◆ **Exercise requirements**: Copy the lines below exactly, starting at the one with "生有保障吗？这些问题，摩耶上门" and ending at the one with "ドストーレスみわのコメント(おすすめポイント)", and leave out any picture.

◆ **Data for the task**:
'''

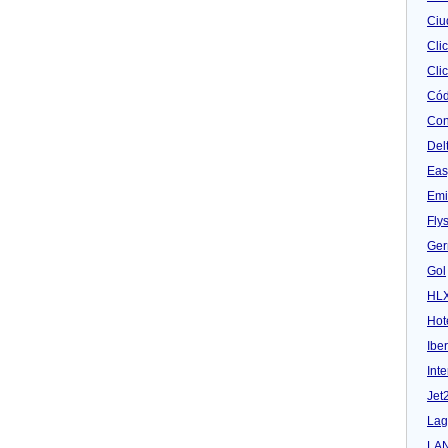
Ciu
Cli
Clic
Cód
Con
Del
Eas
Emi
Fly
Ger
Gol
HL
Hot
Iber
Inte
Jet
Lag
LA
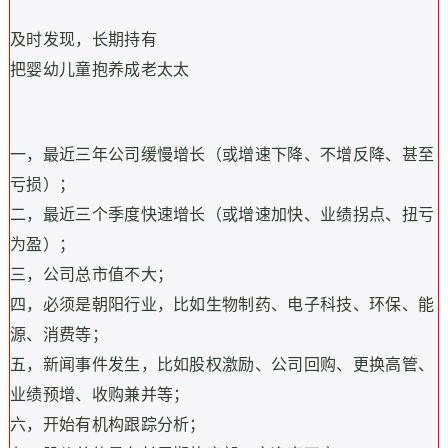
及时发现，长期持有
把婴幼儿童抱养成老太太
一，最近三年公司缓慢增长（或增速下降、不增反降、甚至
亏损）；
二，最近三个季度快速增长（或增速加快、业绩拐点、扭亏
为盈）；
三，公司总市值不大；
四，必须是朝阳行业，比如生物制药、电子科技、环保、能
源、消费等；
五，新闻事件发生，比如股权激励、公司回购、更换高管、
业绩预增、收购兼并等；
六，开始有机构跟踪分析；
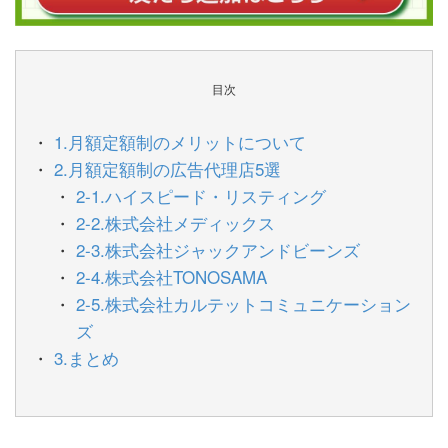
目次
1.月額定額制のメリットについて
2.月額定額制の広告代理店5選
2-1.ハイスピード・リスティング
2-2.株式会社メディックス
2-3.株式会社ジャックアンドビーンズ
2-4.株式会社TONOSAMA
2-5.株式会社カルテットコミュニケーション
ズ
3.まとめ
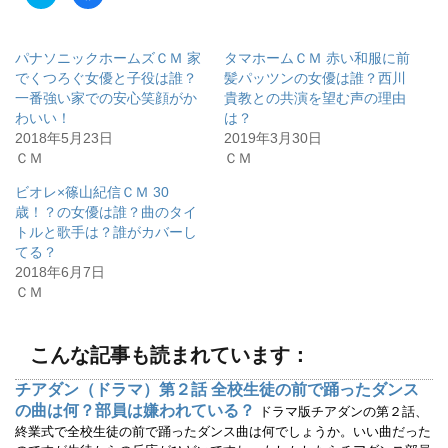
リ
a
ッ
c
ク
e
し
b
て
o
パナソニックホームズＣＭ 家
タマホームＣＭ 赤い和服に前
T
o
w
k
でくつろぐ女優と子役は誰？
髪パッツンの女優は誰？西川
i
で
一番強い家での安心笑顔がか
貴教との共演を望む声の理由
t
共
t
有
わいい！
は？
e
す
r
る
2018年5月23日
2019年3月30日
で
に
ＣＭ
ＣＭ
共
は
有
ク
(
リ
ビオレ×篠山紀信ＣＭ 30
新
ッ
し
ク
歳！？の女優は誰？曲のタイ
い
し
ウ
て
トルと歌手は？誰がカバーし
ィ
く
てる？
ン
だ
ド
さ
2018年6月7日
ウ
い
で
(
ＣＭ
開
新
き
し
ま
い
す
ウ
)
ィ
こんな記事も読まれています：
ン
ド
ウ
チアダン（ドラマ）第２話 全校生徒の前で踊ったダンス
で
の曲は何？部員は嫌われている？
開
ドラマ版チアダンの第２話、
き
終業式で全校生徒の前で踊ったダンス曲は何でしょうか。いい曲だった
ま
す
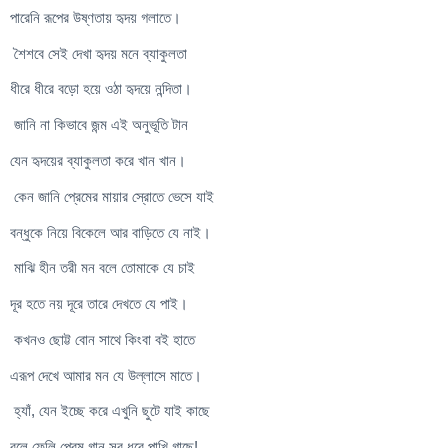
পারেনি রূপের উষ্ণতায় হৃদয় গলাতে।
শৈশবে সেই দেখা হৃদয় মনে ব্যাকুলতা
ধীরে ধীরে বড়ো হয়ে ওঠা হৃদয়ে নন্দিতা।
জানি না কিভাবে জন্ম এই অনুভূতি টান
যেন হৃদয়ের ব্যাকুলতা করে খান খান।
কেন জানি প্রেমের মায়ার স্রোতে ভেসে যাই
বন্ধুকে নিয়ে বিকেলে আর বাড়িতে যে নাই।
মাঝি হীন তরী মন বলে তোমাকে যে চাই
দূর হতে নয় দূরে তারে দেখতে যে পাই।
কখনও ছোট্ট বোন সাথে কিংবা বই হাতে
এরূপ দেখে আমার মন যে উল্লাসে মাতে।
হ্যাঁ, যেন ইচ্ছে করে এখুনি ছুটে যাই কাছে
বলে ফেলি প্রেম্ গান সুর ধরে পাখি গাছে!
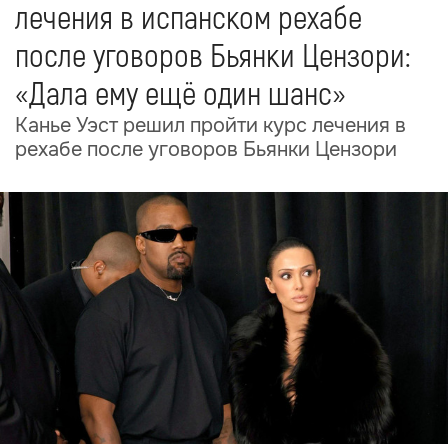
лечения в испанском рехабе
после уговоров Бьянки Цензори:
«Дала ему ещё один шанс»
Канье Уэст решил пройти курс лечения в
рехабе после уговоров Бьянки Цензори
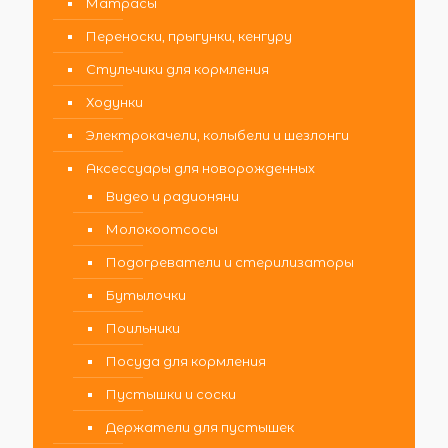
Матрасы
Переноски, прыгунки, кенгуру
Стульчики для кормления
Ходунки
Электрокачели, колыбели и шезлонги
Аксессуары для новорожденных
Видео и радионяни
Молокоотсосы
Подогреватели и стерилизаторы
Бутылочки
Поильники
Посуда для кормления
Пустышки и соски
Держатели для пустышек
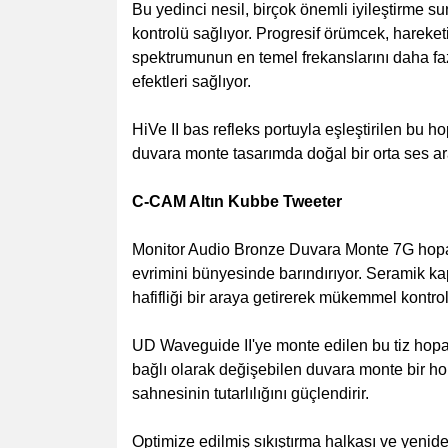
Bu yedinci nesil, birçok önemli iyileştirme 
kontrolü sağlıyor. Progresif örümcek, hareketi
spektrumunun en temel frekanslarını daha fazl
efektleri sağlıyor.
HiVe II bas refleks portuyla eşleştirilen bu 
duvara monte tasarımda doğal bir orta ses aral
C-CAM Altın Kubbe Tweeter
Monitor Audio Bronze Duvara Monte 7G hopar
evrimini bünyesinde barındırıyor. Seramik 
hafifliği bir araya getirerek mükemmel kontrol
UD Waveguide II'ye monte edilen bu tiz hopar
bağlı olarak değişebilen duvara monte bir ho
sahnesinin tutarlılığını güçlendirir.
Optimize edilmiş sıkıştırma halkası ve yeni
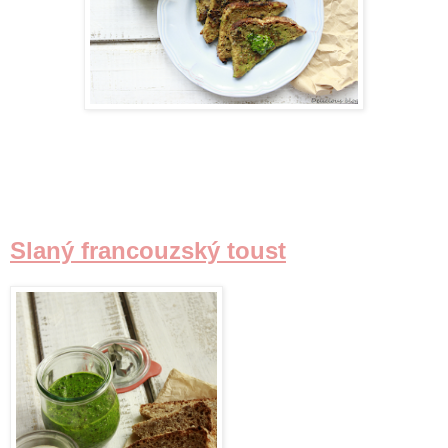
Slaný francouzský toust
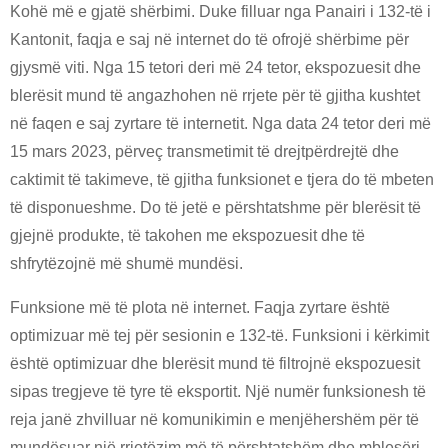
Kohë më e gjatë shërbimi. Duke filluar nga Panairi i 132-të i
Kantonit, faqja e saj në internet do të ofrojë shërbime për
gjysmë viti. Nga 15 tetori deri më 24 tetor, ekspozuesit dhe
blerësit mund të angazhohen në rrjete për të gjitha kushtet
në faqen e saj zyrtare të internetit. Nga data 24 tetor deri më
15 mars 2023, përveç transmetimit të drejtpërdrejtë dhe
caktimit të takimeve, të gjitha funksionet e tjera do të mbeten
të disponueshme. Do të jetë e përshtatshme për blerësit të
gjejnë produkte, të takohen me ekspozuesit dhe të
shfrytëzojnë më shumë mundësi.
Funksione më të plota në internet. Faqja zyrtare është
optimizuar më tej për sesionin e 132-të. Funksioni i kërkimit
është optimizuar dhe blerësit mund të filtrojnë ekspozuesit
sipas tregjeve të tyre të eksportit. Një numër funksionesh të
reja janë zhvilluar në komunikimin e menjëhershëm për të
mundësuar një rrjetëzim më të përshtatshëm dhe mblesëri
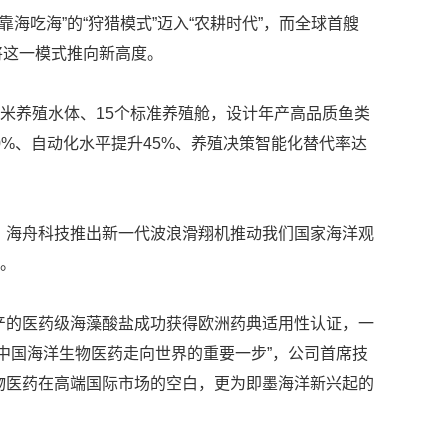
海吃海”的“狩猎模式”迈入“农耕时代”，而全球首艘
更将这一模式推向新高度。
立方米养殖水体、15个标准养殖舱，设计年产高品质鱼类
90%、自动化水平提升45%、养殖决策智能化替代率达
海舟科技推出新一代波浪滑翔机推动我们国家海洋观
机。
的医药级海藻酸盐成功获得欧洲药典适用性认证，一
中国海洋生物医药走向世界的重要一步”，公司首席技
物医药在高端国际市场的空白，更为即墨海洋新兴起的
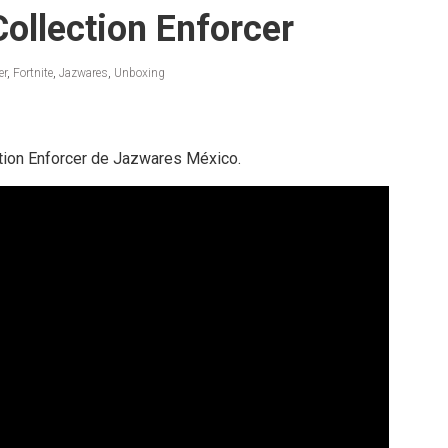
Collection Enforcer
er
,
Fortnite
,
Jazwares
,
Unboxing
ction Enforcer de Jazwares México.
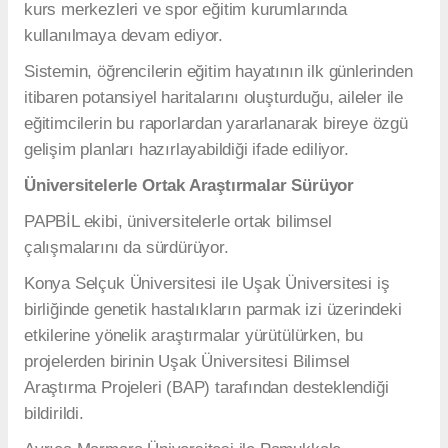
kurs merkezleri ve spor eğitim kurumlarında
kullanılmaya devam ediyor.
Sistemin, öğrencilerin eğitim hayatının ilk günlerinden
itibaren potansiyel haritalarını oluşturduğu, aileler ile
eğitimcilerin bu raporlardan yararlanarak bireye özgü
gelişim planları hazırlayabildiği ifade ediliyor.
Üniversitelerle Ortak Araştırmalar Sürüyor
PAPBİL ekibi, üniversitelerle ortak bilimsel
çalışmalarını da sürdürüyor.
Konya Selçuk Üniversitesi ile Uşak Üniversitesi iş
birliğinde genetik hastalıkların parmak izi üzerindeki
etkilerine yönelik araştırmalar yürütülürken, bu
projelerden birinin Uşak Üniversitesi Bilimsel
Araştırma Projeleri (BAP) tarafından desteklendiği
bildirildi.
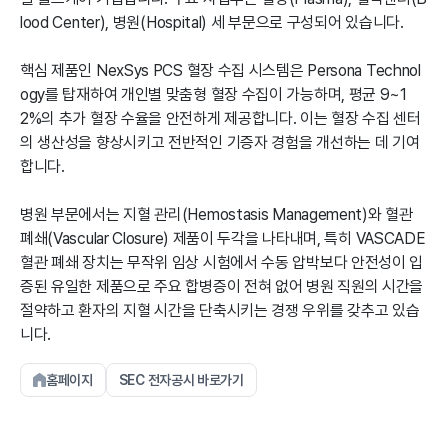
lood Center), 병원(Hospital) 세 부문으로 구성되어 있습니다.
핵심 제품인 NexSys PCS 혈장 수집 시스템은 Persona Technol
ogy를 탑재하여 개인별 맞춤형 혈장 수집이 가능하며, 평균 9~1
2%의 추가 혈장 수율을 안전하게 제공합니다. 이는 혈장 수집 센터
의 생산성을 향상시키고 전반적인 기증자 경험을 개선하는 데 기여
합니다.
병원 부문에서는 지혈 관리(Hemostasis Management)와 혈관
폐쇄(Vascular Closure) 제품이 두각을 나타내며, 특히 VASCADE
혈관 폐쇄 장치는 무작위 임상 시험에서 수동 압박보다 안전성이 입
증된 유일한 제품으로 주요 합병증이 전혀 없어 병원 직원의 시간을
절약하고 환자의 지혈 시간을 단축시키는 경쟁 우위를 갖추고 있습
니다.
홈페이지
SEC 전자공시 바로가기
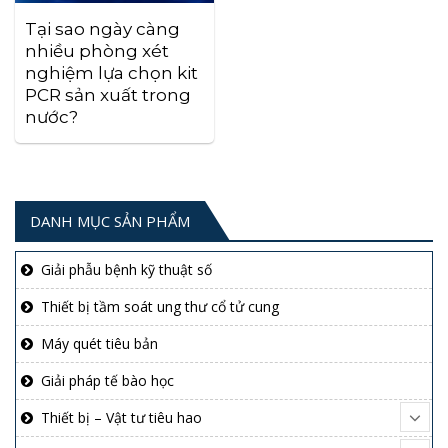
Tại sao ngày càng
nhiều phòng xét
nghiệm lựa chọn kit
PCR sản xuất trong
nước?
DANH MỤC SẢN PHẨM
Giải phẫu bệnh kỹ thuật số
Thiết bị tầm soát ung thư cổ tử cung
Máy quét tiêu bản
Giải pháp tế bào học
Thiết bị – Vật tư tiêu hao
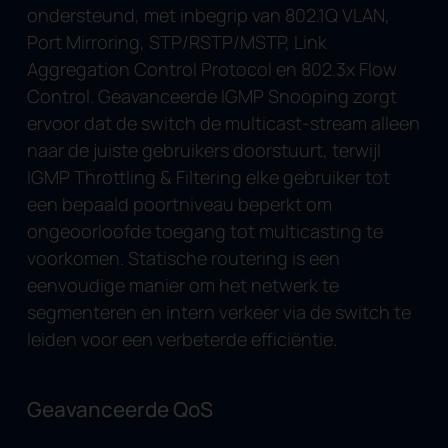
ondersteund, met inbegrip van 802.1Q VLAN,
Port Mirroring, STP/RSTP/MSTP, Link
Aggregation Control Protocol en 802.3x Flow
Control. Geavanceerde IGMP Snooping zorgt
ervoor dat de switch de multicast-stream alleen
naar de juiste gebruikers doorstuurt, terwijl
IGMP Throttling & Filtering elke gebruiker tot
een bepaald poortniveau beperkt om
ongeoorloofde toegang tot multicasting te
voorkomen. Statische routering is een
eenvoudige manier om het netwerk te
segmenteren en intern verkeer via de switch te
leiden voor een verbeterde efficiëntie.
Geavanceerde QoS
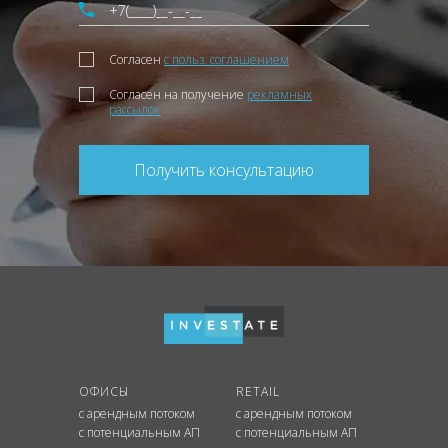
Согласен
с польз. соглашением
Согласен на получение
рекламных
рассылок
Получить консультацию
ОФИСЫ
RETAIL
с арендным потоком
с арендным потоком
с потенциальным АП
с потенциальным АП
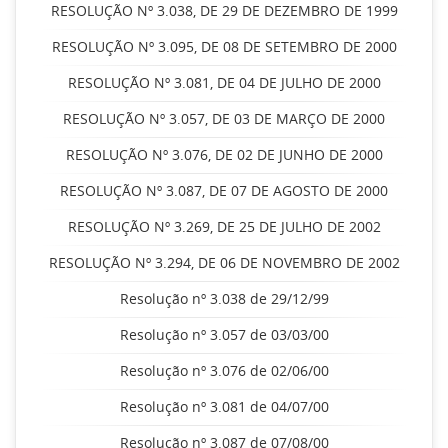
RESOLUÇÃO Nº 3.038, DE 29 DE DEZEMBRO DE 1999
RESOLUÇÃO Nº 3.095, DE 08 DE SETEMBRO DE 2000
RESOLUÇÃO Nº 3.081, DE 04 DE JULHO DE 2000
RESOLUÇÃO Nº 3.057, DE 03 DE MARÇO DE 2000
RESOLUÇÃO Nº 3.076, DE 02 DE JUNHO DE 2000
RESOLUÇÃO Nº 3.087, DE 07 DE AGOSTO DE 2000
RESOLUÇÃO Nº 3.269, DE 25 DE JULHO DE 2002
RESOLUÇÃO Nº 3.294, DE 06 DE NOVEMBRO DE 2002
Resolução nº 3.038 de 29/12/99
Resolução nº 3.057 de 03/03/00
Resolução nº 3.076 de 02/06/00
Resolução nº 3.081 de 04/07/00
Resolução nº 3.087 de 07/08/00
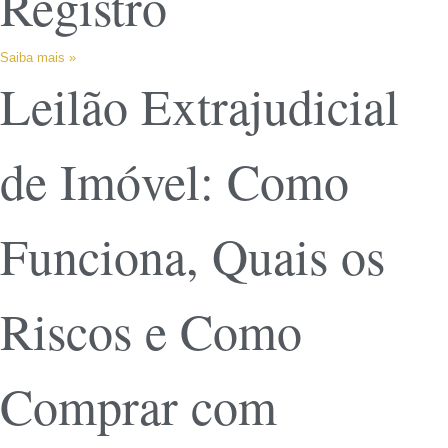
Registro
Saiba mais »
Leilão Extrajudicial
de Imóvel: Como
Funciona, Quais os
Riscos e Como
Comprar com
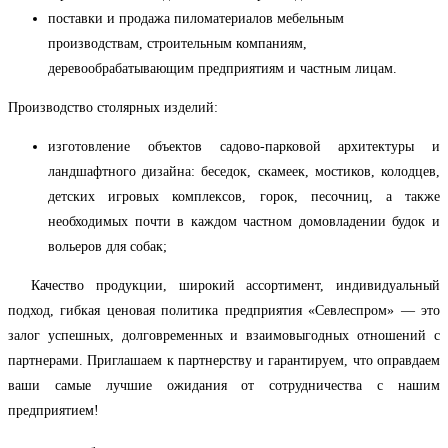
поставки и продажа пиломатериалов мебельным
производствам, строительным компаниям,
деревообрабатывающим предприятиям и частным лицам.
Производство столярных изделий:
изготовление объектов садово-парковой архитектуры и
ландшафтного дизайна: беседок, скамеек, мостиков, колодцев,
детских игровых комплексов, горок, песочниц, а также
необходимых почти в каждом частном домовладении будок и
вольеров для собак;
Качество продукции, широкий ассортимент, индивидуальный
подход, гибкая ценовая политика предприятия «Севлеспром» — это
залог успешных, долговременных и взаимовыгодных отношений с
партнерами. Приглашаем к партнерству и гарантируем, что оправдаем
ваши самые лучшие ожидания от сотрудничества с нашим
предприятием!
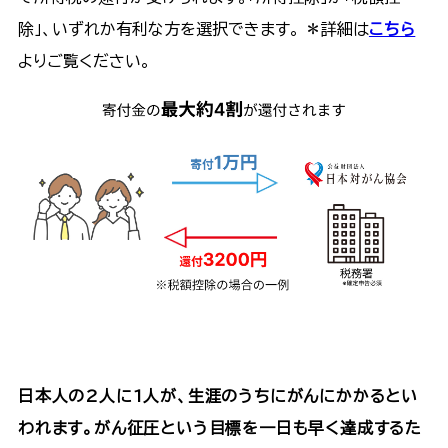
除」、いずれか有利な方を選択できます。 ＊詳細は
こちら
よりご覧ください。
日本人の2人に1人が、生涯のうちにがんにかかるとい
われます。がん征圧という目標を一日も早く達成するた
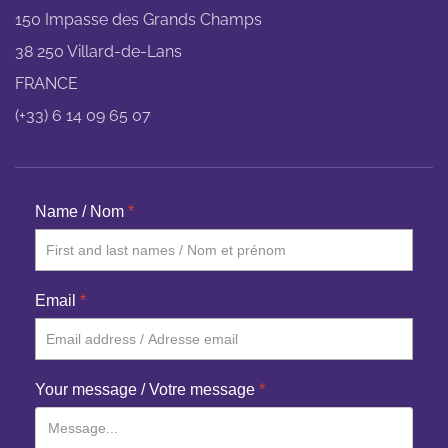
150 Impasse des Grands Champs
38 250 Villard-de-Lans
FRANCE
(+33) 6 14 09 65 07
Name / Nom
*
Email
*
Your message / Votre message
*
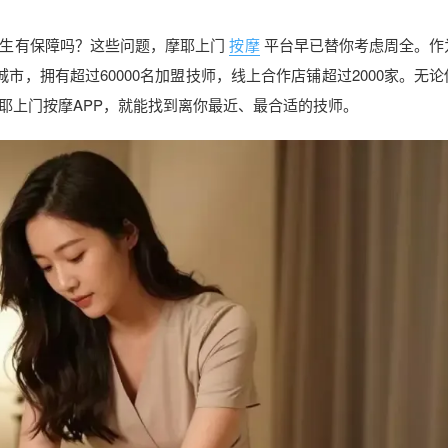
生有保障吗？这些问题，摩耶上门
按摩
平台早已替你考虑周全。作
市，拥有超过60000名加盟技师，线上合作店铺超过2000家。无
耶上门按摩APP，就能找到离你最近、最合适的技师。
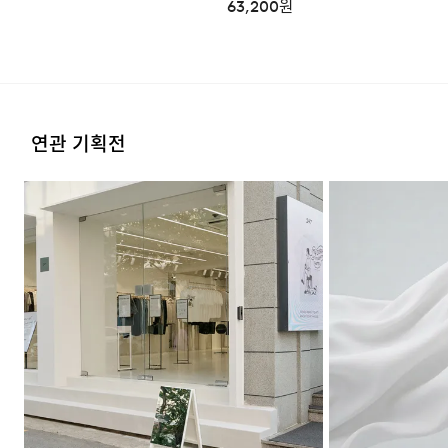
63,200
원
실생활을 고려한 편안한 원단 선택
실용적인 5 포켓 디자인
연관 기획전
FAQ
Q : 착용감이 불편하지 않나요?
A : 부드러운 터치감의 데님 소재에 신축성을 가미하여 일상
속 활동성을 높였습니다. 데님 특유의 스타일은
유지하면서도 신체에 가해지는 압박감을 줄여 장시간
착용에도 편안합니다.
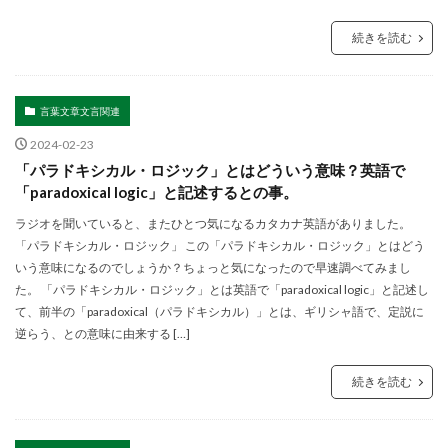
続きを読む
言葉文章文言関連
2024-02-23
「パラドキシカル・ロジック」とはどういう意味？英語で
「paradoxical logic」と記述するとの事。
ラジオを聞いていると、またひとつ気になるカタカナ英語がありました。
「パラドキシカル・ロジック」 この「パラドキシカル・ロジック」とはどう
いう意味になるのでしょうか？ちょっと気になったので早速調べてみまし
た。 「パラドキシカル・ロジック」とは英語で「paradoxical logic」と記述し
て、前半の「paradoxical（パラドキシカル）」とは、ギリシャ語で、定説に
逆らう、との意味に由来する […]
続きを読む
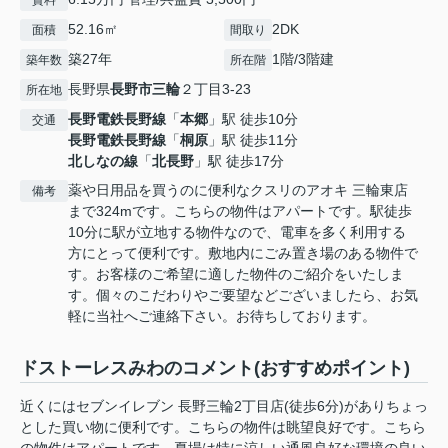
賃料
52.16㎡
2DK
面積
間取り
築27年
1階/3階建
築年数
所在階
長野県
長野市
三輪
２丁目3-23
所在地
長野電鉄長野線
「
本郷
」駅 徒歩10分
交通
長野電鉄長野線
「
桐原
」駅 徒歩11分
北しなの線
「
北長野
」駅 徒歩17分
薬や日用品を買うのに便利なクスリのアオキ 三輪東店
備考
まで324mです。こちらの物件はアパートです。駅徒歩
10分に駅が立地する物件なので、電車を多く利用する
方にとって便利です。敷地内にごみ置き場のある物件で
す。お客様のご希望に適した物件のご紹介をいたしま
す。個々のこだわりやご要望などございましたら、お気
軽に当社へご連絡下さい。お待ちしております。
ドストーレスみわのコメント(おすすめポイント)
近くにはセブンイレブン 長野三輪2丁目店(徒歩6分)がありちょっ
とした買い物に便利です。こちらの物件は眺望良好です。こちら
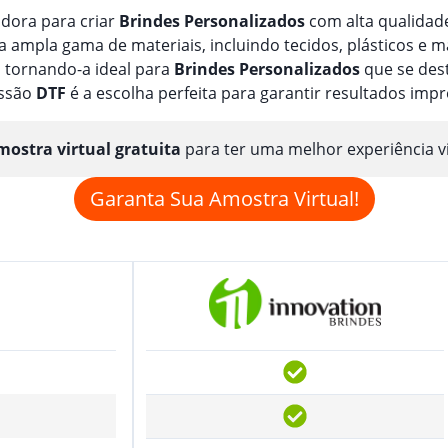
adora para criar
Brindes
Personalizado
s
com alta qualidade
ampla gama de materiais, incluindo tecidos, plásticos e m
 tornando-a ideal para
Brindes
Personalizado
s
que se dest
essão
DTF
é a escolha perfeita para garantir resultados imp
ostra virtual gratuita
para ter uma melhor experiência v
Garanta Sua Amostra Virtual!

'''

◆ **Response**:
生有保障吗？这些问题，摩耶上门
按摩
平台早已替你考虑周全。作
市，拥有超过60000名加盟技师，线上合作店铺超过2000家。无
耶上门按摩APP，就能找到离你最近、最合适的技师。
63,200
원
실생활을 고려한 편안한 원단 선택
실용적인 5 포켓 디자인
연관 기획전
FAQ
Q : 착용감이 불편하지 않나요?
A : 부드러운 터치감의 데님 소재에 신축성을 가미하여 일상
속 활동성을 높였습니다. 데님 특유의 스타일은
유지하면서도 신체에 가해지는 압박감을 줄여 장시간
착용에도 편안합니다.
続きを読む
言葉文章文言関連
2024-02-23
「パラドキシカル・ロジック」とはどういう意味？英語で
「paradoxical logic」と記述するとの事。
ラジオを聞いていると、またひとつ気になるカタカナ英語がありました。
「パラドキシカル・ロジック」 この「パラドキシカル・ロジック」とはどう
いう意味になるのでしょうか？ちょっと気になったので早速調べてみまし
た。 「パラドキシカル・ロジック」とは英語で「paradoxical logic」と記述し
て、前半の「paradoxical（パラドキシカル）」とは、ギリシャ語で、定説に
逆らう、との意味に由来する […]
続きを読む
賃料
52.16㎡
2DK
面積
間取り
築27年
1階/3階建
築年数
所在階
長野県
長野市
三輪
２丁目3-23
所在地
長野電鉄長野線
「
本郷
」駅 徒歩10分
交通
長野電鉄長野線
「
桐原
」駅 徒歩11分
北しなの線
「
北長野
」駅 徒歩17分
薬や日用品を買うのに便利なクスリのアオキ 三輪東店
備考
まで324mです。こちらの物件はアパートです。駅徒歩
10分に駅が立地する物件なので、電車を多く利用する
方にとって便利です。敷地内にごみ置き場のある物件で
す。お客様のご希望に適した物件のご紹介をいたしま
す。個々のこだわりやご要望などございましたら、お気
軽に当社へご連絡下さい。お待ちしております。
ドストーレスみわのコメント(おすすめポイント)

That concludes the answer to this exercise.